Este estructurante originario, fuente de lo que se da cada vez como sentido indiscutible

e indiscutido, soporte de las articulaciones de lo que importa y de lo que no importa,

origen del exceso de ser de los objetos de inversión práctica, afectiva e intelectual, así

como individual y colectiva, este elemento no es otra cosa que lo imaginario de la

sociedad. “La historia es imposible e inconcebible fuera de la imaginación productiva

o creadora, de lo que hemos llamado lo imaginario radical tal como se manifiesta a la

vez e indisolublemente en el hacer histórico, y en la constitución, antes de toda

racionalidad explícita, de un universo de significaciones” (5). En esta línea de

argumentación, Castoriadis afirma que “la sociedad no es un conjunto, ni un sistema o

jerarquía de conjuntos (o de estructuras). La sociedad es magma y magma de

magmas” (6) . La institución sociedad está hecha de múltiples instituciones particulares, no

siempre compatibles entre ellas. Tal urdimbre de instituciones son, tienen existencia

social, por encarnar ese magma de significaciones imaginarias sociales (7.) Semejantes

significaciones son, por ejemplo, espíritus, dioses, Dios, polis, ciudadano, nación,

estado, partido, mercancía, dinero, capital, tasas de interés, tabú, virtud, pecado, etc. Las

cosas sociales son lo que son gracias a las significaciones que figuran, inmediata o

mediatamente, directa o indirectamente. Y, recíprocamente, las significaciones

imaginarias sociales están en y por las “cosas” –objetos e individuos- que las

presentifican y las figuran.

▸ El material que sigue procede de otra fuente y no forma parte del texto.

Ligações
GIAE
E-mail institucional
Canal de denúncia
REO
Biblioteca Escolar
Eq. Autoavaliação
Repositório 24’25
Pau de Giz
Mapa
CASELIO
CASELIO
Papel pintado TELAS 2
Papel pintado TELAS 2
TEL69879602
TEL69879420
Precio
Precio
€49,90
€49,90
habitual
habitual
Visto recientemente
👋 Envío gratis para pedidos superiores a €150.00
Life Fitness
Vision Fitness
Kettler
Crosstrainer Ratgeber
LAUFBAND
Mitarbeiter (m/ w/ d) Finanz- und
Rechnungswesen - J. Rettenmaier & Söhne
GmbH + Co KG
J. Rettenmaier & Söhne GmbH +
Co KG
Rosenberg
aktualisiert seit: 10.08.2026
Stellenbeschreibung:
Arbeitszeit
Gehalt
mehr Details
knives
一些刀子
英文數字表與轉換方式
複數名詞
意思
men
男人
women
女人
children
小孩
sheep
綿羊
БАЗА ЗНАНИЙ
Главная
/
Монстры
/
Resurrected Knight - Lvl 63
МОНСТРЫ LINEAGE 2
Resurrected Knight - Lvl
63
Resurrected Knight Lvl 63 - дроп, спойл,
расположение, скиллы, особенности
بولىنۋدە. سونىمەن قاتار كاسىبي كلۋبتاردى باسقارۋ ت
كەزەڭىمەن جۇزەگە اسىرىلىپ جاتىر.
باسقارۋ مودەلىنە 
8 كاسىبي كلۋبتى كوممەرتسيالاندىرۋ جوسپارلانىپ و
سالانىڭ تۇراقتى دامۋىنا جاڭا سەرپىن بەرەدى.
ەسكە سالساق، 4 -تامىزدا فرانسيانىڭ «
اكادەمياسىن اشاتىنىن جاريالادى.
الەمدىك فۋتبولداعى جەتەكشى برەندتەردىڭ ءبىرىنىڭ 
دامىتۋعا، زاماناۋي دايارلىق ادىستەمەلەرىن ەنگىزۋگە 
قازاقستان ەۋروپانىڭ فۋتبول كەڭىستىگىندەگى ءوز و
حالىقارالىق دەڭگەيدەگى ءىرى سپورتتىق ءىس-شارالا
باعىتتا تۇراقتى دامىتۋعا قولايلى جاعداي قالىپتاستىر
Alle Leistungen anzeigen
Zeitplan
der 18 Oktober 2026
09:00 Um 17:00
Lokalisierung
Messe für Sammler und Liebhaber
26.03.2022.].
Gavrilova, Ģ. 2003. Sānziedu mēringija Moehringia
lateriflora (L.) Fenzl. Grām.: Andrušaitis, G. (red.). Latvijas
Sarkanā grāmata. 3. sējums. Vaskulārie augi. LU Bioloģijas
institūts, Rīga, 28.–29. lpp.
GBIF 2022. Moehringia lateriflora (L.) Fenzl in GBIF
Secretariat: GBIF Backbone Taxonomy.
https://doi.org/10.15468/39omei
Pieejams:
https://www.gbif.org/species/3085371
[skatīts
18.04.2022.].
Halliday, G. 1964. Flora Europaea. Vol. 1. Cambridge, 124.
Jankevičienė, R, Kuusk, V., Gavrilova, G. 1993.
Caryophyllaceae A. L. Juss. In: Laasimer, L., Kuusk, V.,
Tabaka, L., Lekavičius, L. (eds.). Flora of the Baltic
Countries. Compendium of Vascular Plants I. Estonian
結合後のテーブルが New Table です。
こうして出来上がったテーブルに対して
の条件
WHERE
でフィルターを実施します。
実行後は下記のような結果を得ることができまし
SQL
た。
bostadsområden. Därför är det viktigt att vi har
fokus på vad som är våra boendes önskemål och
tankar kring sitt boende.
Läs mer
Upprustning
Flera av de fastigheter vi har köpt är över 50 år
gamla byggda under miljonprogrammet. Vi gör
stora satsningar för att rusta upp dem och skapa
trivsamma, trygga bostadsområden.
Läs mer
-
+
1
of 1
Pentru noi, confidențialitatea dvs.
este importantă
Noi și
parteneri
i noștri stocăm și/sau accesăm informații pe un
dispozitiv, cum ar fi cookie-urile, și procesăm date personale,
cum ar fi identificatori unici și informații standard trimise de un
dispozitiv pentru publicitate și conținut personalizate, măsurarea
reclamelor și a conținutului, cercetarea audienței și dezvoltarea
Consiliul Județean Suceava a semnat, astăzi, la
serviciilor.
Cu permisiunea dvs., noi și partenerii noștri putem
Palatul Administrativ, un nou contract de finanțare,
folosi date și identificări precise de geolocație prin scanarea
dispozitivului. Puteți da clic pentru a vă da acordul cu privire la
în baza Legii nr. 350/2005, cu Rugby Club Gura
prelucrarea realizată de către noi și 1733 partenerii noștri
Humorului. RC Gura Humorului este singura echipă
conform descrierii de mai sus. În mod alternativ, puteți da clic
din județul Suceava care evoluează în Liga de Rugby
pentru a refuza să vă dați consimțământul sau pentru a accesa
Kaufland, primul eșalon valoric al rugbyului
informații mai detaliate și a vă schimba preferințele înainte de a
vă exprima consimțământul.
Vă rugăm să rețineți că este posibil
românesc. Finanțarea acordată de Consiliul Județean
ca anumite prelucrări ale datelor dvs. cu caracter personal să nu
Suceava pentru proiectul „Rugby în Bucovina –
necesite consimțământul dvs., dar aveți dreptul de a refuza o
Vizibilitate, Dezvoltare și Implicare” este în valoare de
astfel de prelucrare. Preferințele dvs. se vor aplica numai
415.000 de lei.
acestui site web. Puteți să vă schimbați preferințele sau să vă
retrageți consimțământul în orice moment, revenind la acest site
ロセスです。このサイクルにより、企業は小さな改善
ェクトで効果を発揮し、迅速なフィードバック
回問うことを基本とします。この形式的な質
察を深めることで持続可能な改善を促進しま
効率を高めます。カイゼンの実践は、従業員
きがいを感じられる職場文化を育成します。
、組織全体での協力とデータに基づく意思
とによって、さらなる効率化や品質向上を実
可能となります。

Sólo pueden tener existencia mediante su “encarnación”, su

“inscripción”, su presentación y figuración en y por una red de individuos y objetos que

ellas “informan”. Sólo así la institución de la sociedad es lo que es y tal como es en la

medida en que “materializa” un magma de significaciones imaginarias sociales, en

referencia al cual y sólo en referencia al cual, tanto los individuos como los objetos

pueden ser aprehendidos o pueden simplemente existir.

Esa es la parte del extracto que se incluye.